• What is needed:
Only the pictures should be left out; repeat the rest of the data exactly.

Data records:

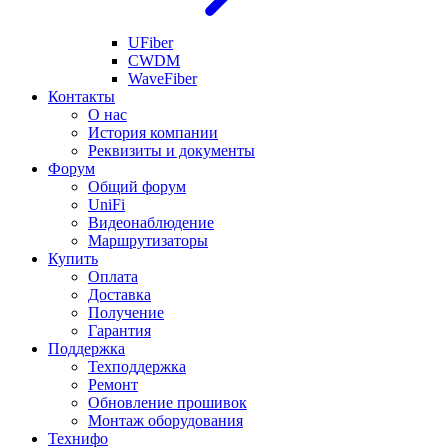
UFiber
CWDM
WaveFiber
Контакты
О нас
История компании
Реквизиты и документы
Форум
Общий форум
UniFi
Видеонаблюдение
Маршрутизаторы
Купить
Оплата
Доставка
Получение
Гарантия
Поддержка
Техподдержка
Ремонт
Обновление прошивок
Монтаж оборудования
Технифо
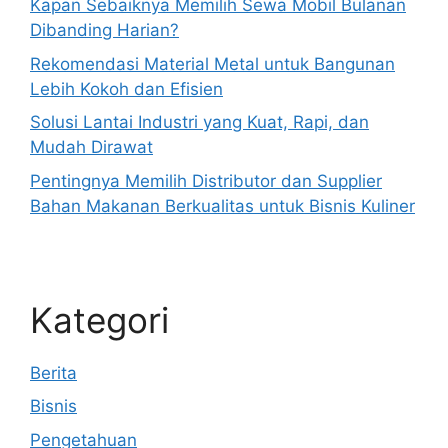
Kapan Sebaiknya Memilih Sewa Mobil Bulanan
Dibanding Harian?
Rekomendasi Material Metal untuk Bangunan
Lebih Kokoh dan Efisien
Solusi Lantai Industri yang Kuat, Rapi, dan
Mudah Dirawat
Pentingnya Memilih Distributor dan Supplier
Bahan Makanan Berkualitas untuk Bisnis Kuliner
Kategori
Berita
Bisnis
Pengetahuan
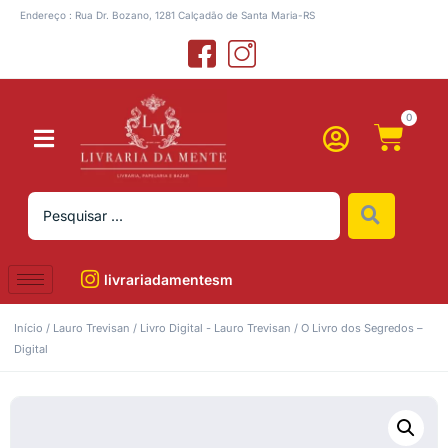
Endereço : Rua Dr. Bozano, 1281 Calçadão de Santa Maria-RS
0
livrariadamentesm
Início
/
Lauro Trevisan
/
Livro Digital - Lauro Trevisan
/ O Livro dos Segredos –
Digital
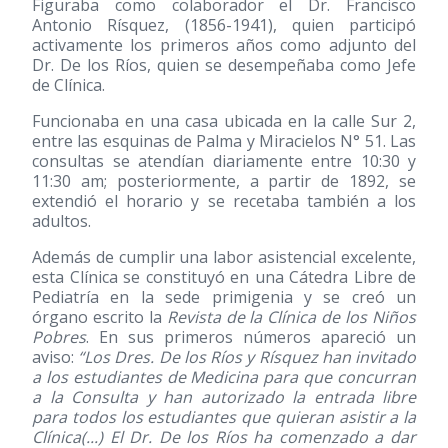
Figuraba como colaborador el Dr. Francisco
Antonio Rísquez,
(1856-1941)
, quien participó
activamente los primeros años como adjunto del
Dr. De los Ríos, quien se desempeñaba como Jefe
de Clínica.
Funcionaba en una casa ubicada en la calle Sur 2,
entre las esquinas de Palma y Miracielos N° 51. Las
consultas se atendían diariamente entre 10:30 y
11:30 am; posteriormente, a partir de 1892, se
extendió el horario y se recetaba también a los
adultos.
Además de cumplir una labor asistencial excelente,
esta Clínica se constituyó en una Cátedra Libre de
Pediatría en la sede primigenia y se creó un
órgano escrito la
Revista de la Clínica de los Niños
Pobres
. En sus primeros números apareció un
aviso:
“Los Dres. De los Ríos y Rísquez han invitado
a los estudiantes de Medicina para que concurran
a la Consulta y han autorizado la entrada libre
para todos los estudiantes que quieran asistir a la
Clínica(...) El Dr. De los Ríos ha comenzado a dar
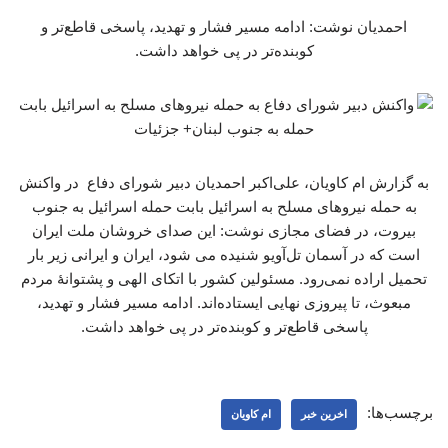
احمدیان نوشت: ادامه مسیر فشار و تهدید، پاسخی قاطع‌تر و
کوبنده‌تر در پی خواهد داشت.
به گزارش ام کاویان، علی‌اکبر احمدیان دبیر شورای دفاع در واکنش
به حمله نیروهای مسلح به اسرائیل بابت حمله اسرائیل به جنوب
بیروت، در فضای مجازی نوشت: این صدای خروشان ملت ایران
است که در آسمان تل‌آویو شنیده می شود، ایران و ایرانی زیر بار
تحمیل اراده نمی‌رود. مسئولین کشور با اتکای الهی و پشتوانۀ مردم
مبعوث، تا پیروزی نهایی ایستاده‌اند. ادامه مسیر فشار و تهدید،
پاسخی قاطع‌تر و کوبنده‌تر در پی خواهد داشت.
برچسب‌ها:
اخرین خبر
ام کاویان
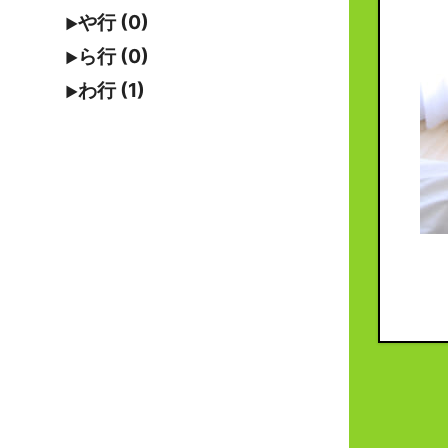
や行 (0)
ら行 (0)
わ行 (1)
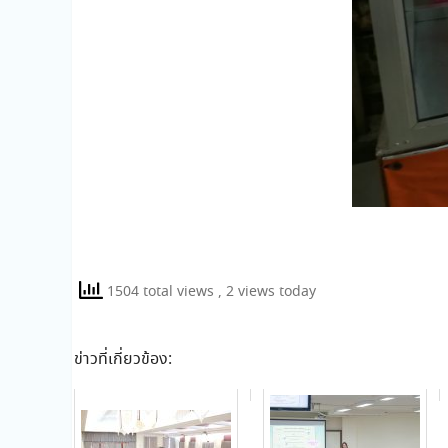
1504 total views
, 2 views today
ข่าวที่เกี่ยวข้อง:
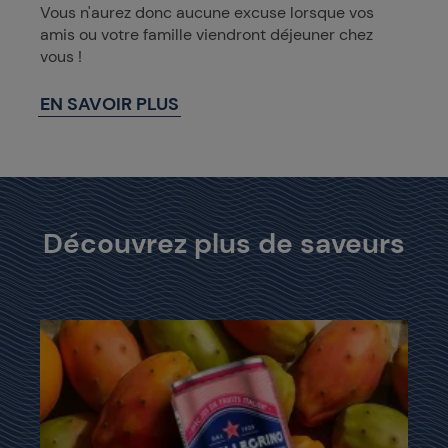
Vous n'aurez donc aucune excuse lorsque vos
amis ou votre famille viendront déjeuner chez
vous !
EN SAVOIR PLUS
Découvrez plus de saveurs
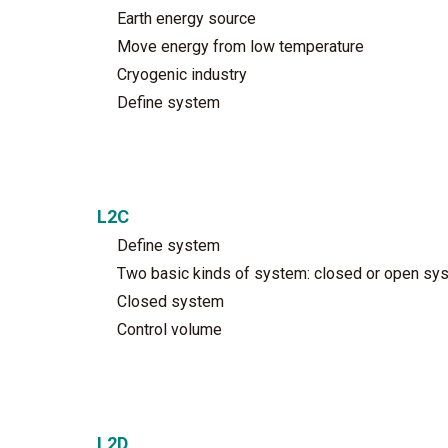
Earth energy source
Move energy from low temperature
Cryogenic industry
Define system
L2C
Define system
Two basic kinds of system: closed or open sy
Closed system
Control volume
L2D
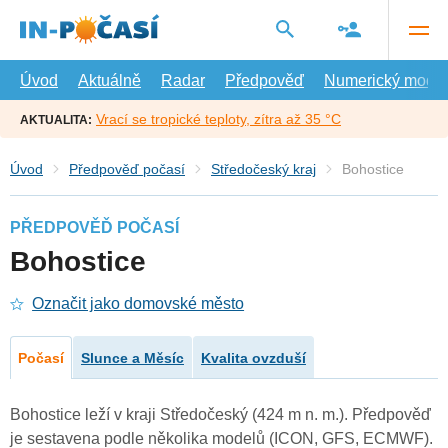
Přejít
na
hlavní
obsah
Úvod
Aktuálně
Radar
Předpověď
Numerický model
Vrací se tropické teploty, zítra až 35 °C
AKTUALITA:
Úvod
Předpověď počasí
Středočeský kraj
Bohostice
PŘEDPOVĚĎ POČASÍ
Bohostice
Označit jako domovské město
Počasí
Slunce a Měsíc
Kvalita ovzduší
Bohostice leží v kraji Středočeský (424 m n. m.). Předpověď
je sestavena podle několika modelů (ICON, GFS, ECMWF).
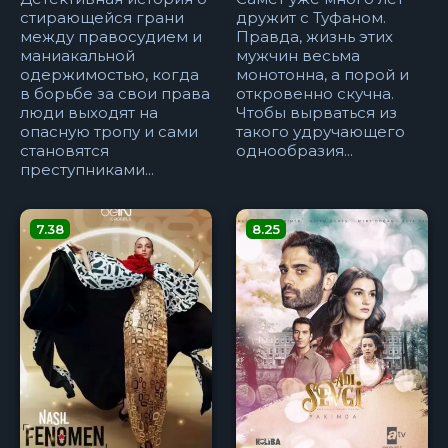
стирающейся грани
дружит с Туфаном.
между правосудием и
Правда, жизнь этих
маниакальной
мужчин весьма
одержимостью, когда
монотонна, а порой и
в борьбе за свои права
откровенно скучна.
люди выходят на
Чтобы вырваться из
опасную тропу и сами
такого удручающего
становятся
однообразия...
преступниками...
7.38
8.25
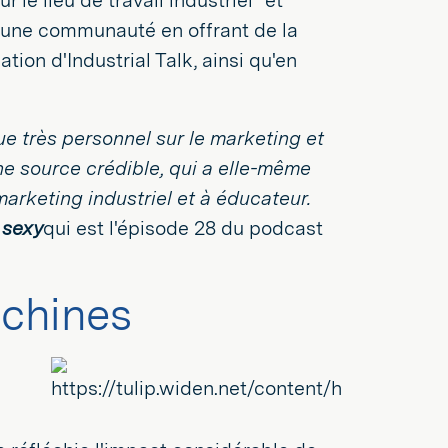
le lieu de travail industriel" et
 une communauté en offrant de la
ation d'Industrial Talk, ainsi qu'en
vue très personnel sur le marketing et
une source crédible, qui a elle-même
marketing industriel et à éducateur.
 sexy
qui est l'épisode 28 du podcast
achines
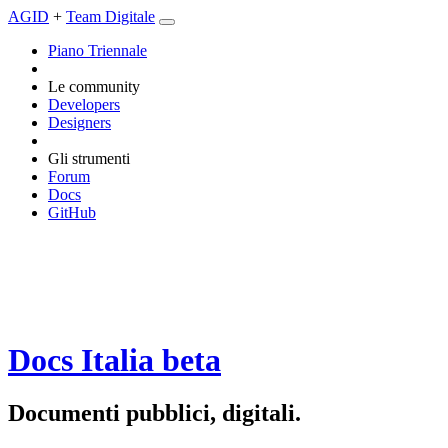
AGID
+
Team Digitale
Piano Triennale
Le community
Developers
Designers
Gli strumenti
Forum
Docs
GitHub
Docs Italia
beta
Documenti pubblici, digitali.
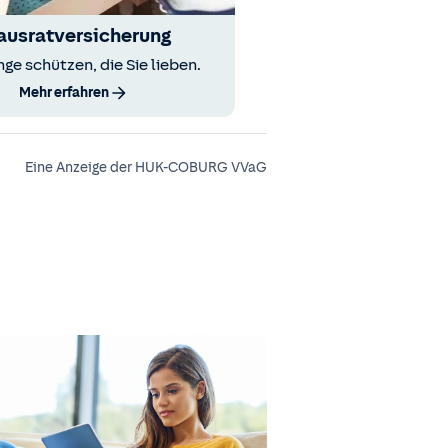
ausratversicherung
nge schützen, die Sie lieben.
Mehr erfahren
Eine Anzeige der HUK-COBURG VVaG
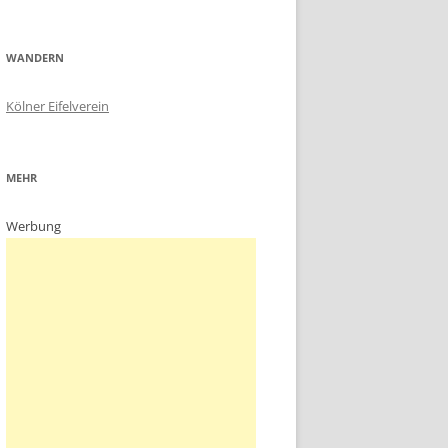
WANDERN
Kölner Eifelverein
MEHR
Werbung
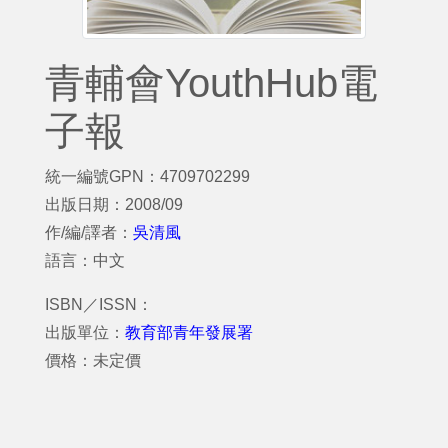
青輔會YouthHub電
子報
統一編號GPN：4709702299
出版日期：2008/09
作/編/譯者：
吳清風
語言：中文
ISBN／ISSN：
出版單位：
教育部青年發展署
價格：未定價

• Exercise result:
UFiber
CWDM
WaveFiber
Контакты
О нас
История компании
Реквизиты и документы
Форум
Общий форум
UniFi
Видеонаблюдение
Маршрутизаторы
Купить
Оплата
Доставка
Получение
Гарантия
Поддержка
Техподдержка
Ремонт
Обновление прошивок
Монтаж оборудования
Технифо
Kapan Sebaiknya Memilih Sewa Mobil Bulanan
Dibanding Harian?
Rekomendasi Material Metal untuk Bangunan
Lebih Kokoh dan Efisien
Solusi Lantai Industri yang Kuat, Rapi, dan
Mudah Dirawat
Pentingnya Memilih Distributor dan Supplier
Bahan Makanan Berkualitas untuk Bisnis Kuliner
Kategori
Berita
Bisnis
Pengetahuan
Endereço : Rua Dr. Bozano, 1281 Calçadão de Santa Maria-RS
0
livrariadamentesm
Início
/
Lauro Trevisan
/
Livro Digital - Lauro Trevisan
/ O Livro dos Segredos –
Digital
Figuraba como colaborador el Dr. Francisco
Antonio Rísquez,
(1856-1941)
, quien participó
activamente los primeros años como adjunto del
Dr. De los Ríos, quien se desempeñaba como Jefe
de Clínica.
Funcionaba en una casa ubicada en la calle Sur 2,
entre las esquinas de Palma y Miracielos N° 51. Las
consultas se atendían diariamente entre 10:30 y
11:30 am; posteriormente, a partir de 1892, se
extendió el horario y se recetaba también a los
adultos.
Además de cumplir una labor asistencial excelente,
esta Clínica se constituyó en una Cátedra Libre de
Pediatría en la sede primigenia y se creó un
órgano escrito la
Revista de la Clínica de los Niños
Pobres
. En sus primeros números apareció un
aviso:
“Los Dres. De los Ríos y Rísquez han invitado
a los estudiantes de Medicina para que concurran
a la Consulta y han autorizado la entrada libre
para todos los estudiantes que quieran asistir a la
Clínica(...) El Dr. De los Ríos ha comenzado a dar
احمدیان نوشت: ادامه مسیر فشار و تهدید، پاسخی قاطع‌تر و
کوبنده‌تر در پی خواهد داشت.
به گزارش ام کاویان، علی‌اکبر احمدیان دبیر شورای دفاع در واکنش
به حمله نیروهای مسلح به اسرائیل بابت حمله اسرائیل به جنوب
بیروت، در فضای مجازی نوشت: این صدای خروشان ملت ایران
است که در آسمان تل‌آویو شنیده می شود، ایران و ایرانی زیر بار
تحمیل اراده نمی‌رود. مسئولین کشور با اتکای الهی و پشتوانۀ مردم
مبعوث، تا پیروزی نهایی ایستاده‌اند. ادامه مسیر فشار و تهدید،
پاسخی قاطع‌تر و کوبنده‌تر در پی خواهد داشت.
برچسب‌ها:
اخرین خبر
ام کاویان
や行 (0)
ら行 (0)
わ行 (1)
1504 total views
, 2 views today
ข่าวที่เกี่ยวข้อง:
Vous n'aurez donc aucune excuse lorsque vos
amis ou votre famille viendront déjeuner chez
vous !
EN SAVOIR PLUS
Découvrez plus de saveurs
Earth energy source
Move energy from low temperature
Cryogenic industry
Define system
L2C
Define system
Two basic kinds of system: closed or open sy
Closed system
Control volume
L2D
Přejít
na
hlavní
obsah
Úvod
Aktuálně
Radar
Předpověď
Numerický model
Vrací se tropické teploty, zítra až 35 °C
AKTUALITA:
Úvod
Předpověď počasí
Středočeský kraj
Bohostice
PŘEDPOVĚĎ POČASÍ
Bohostice
Označit jako domovské město
Počasí
Slunce a Měsíc
Kvalita ovzduší
Bohostice leží v kraji Středočeský (424 m n. m.). Předpověď
je sestavena podle několika modelů (ICON, GFS, ECMWF).
стирающейся грани
дружит с Туфаном.
между правосудием и
Правда, жизнь этих
маниакальной
мужчин весьма
одержимостью, когда
монотонна, а порой и
в борьбе за свои права
откровенно скучна.
люди выходят на
Чтобы вырваться из
опасную тропу и сами
такого удручающего
становятся
однообразия...
преступниками...
7.38
8.25
le lieu de travail industriel" et
 une communauté en offrant de la
ation d'Industrial Talk, ainsi qu'en
vue très personnel sur le marketing et
une source crédible, qui a elle-même
marketing industriel et à éducateur.
 sexy
qui est l'épisode 28 du podcast
achines
AGID
+
Team Digitale
Piano Triennale
Le community
Developers
Designers
Gli strumenti
Forum
Docs
GitHub
Docs Italia
beta
Documenti pubblici, digitali.
ausratversicherung
nge schützen, die Sie lieben.
Mehr erfahren
Eine Anzeige der HUK-COBURG VVaG
WANDERN
Kölner Eifelverein
MEHR
Werbung
青輔會YouthHub電
子報
統一編號GPN：4709702299
出版日期：2008/09
作/編/譯者：
吳清風
語言：中文
ISBN／ISSN：
出版單位：
教育部青年發展署
價格：未定價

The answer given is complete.